▸ Provided data
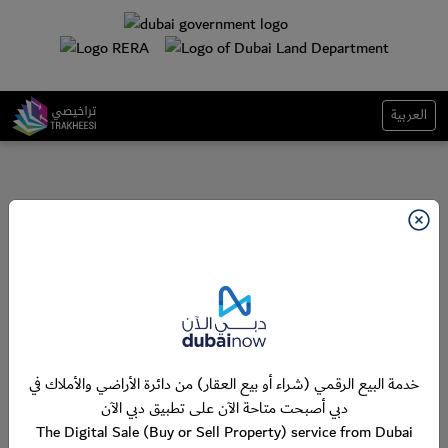
العربية
خدمة البيع الرقمي (شراء أو بيع العقار) من دائرة الأراضي والأملاك في
دبي أصبحت متاحة الآن على تطبيق دبي الآن
The Digital Sale (Buy or Sell Property) service from Dubai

▸ Exercise goal
When you retype the listing, keep every line exactly as it is and drop the pictures.

▸ Output below
العربية
خدمة البيع الرقمي (شراء أو بيع العقار) من دائرة الأراضي والأملاك في
دبي أصبحت متاحة الآن على تطبيق دبي الآن
The Digital Sale (Buy or Sell Property) service from Dubai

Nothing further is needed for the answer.